Saved data entries
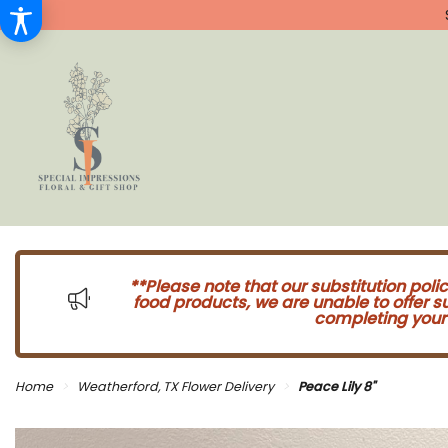
**Please note that our substitution poli
food products, we are unable to offer 
completing your 
Home
Weatherford, TX Flower Delivery
Peace Lily 8"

● EXERCISE DIRECTIONS
From the first line to the last, copy the records exactly and skip the pictures.

● REPLY
**Please note that our substitution poli
food products, we are unable to offer 
completing your 
Home
Weatherford, TX Flower Delivery
Peace Lily 8"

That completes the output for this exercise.